Recently, we dropped `commons-lang:commons-lang` during Hive upgrade.
- #46468

However, only Apache Hive 2.3.10 or 4.0.0 dropped it. In other words, Hive 2.0.0 ~ 2.3.9 and Hive 3.0.0 ~ 3.1.3 requires it. As a result, all existing  UDF jars built against those versions requires `commons-lang:commons-lang` still.

- apache/hive#4892

For example, Apache Hive 3.1.3 code:
- https://github.com/apache/hive/blob/af7059e2bdc8b18af42e0b7f7163b923a0bfd424/ql/src/java/org/apache/hadoop/hive/ql/udf/generic/GenericUDFTrim.java#L21
```
import org.apache.commons.lang.StringUtils;
```

- https://github.com/apache/hive/blob/af7059e2bdc8b18af42e0b7f7163b923a0bfd424/ql/src/java/org/apache/hadoop/hive/ql/udf/generic/GenericUDFTrim.java#L42
```
return StringUtils.strip(val, " ");
```

As a result, Maven CIs are broken.
- https://github.com/apache/spark/actions/runs/9032639456/job/24825599546 (Maven / Java 17)
- https://github.com/apache/spark/actions/runs/9033374547/job/24835284769 (Maven / Java 21)

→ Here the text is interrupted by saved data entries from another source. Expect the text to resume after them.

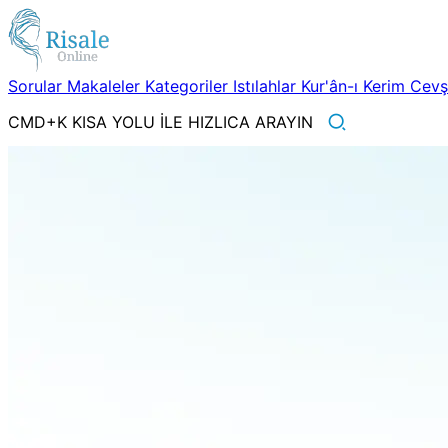
Sorular
Makaleler
Kategoriler
Istılahlar
Kur'ân-ı Kerim
Cev
CMD+K KISA YOLU İLE HIZLICA ARAYIN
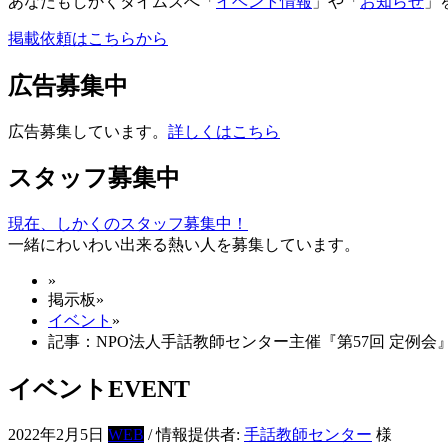
あなたもしかくタイムズへ「
イベント情報
」や「
お知らせ
」
掲載依頼はこちらから
広告募集中
広告募集しています。
詳しくはこちら
スタッフ募集中
現在、しかくのスタッフ募集中！
一緒にわいわい出来る熱い人を募集しています。
»
掲示板
»
イベント
»
記事：NPO法人手話教師センター主催『第57回 定例会
イベント
EVENT
2022年2月5日
WEB
/ 情報提供者:
手話教師センター
様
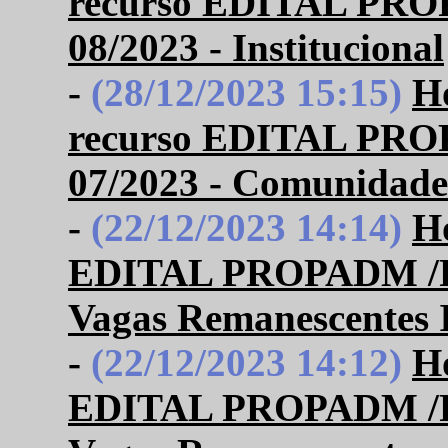
recurso EDITAL PR
08/2023 - Institucional
-
(28/12/2023 15:15)
Ho
recurso EDITAL PR
07/2023 - Comunidade
-
(22/12/2023 14:14)
H
EDITAL PROPADM /P
Vagas Remanescentes I
-
(22/12/2023 14:12)
H
EDITAL PROPADM /P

The root cause is that the existing test UDF jar `hive-test-udfs.jar` was built from old Hive (before 2.3.10) libraries which requires `commons-lang:commons-lang:2.6`.
```
HiveUDFDynamicLoadSuite:
- Spark should be able to run Hive UDF using jar regardless of current thread context classloader (UDF
20:21:25.129 WARN org.apache.spark.SparkContext: The JAR file:///home/runner/work/spark/spark/sql/hive/src/test/noclasspath/hive-test-udfs.jar at spark://localhost:33327/jars/hive-test-udfs.jar has been added already. Overwriting of added jar is not supported in the current version.

*** RUN ABORTED ***
A needed class was not found. This could be due to an error in your runpath. Missing class: org/apache/commons/lang/StringUtils
  java.lang.NoClassDefFoundError: org/apache/commons/lang/StringUtils
  at org.apache.hadoop.hive.contrib.udf.example.GenericUDFTrim2.performOp(GenericUDFTrim2.java:43)
  at org.apache.hadoop.hive.ql.udf.generic.GenericUDFBaseTrim.evaluate(GenericUDFBaseTrim.java:75)
  at org.apache.hadoop.hive.ql.udf.generic.GenericUDF.initializeAndFoldConstants(GenericUDF.java:170)
  at org.apache.spark.sql.hive.HiveGenericUDFEvaluator.returnInspector$lzycompute(hiveUDFEvaluators.scala:118)
  at org.apache.spark.sql.hive.HiveGenericUDFEvaluator.returnInspector(hiveUDFEvaluators.scala:117)
  at org.apache.spark.sql.hive.HiveGenericUDF.dataType$lzycompute(hiveUDFs.scala:132)
  at org.apache.spark.sql.hive.HiveGenericUDF.dataType(hiveUDFs.scala:132)
  at org.apache.spark.sql.hive.HiveUDFExpressionBuilder$.makeHiveFunctionExpression(HiveSessionStateBuilder.scala:184)
  at org.apache.spark.sql.hive.HiveUDFExpressionBuilder$.$anonfun$makeExpression$1(HiveSessionStateBuilder.scala:164)
  at org.apache.spark.util.Utils$.withContextClassLoader(Utils.scala:185)
  ...
  Cause: java.lang.ClassNotFoundException: org.apache.commons.lang.StringUtils
  at java.base/java.net.URLClassLoader.findClass(URLClassLoader.java:445)
  at java.base/java.lang.ClassLoader.loadClass(ClassLoader.java:593)
  at java.base/java.lang.ClassLoader.loadClass(ClassLoader.java:526)
  at org.apache.hadoop.hive.contrib.udf.example.GenericUDFTrim2.performOp(GenericUDFTrim2.java:43)
  at org.apache.hadoop.hive.ql.udf.generic.GenericUDFBaseTrim.evaluate(GenericUDFBaseTrim.java:75)
  at org.apache.hadoop.hive.ql.udf.generic.GenericUDF.initializeAndFoldConstants(GenericUDF.java:170)
  at org.apache.spark.sql.hive.HiveGenericUDFEvaluator.returnInspector$lzycompute(hiveUDFEvaluators.scala:118)
  at org.apache.spark.sql.hive.HiveGenericUDFEvaluator.returnInspector(hiveUDFEvaluators.scala:117)
  at org.apache.spark.sql.hive.HiveGenericUDF.dataType$lzycompute(hiveUDFs.scala:132)
  at org.apache.spark.sql.hive.HiveGenericUDF.dataType(hiveUDFs.scala:132)
  ...
```

### Does this PR introduce _any_ user-facing change?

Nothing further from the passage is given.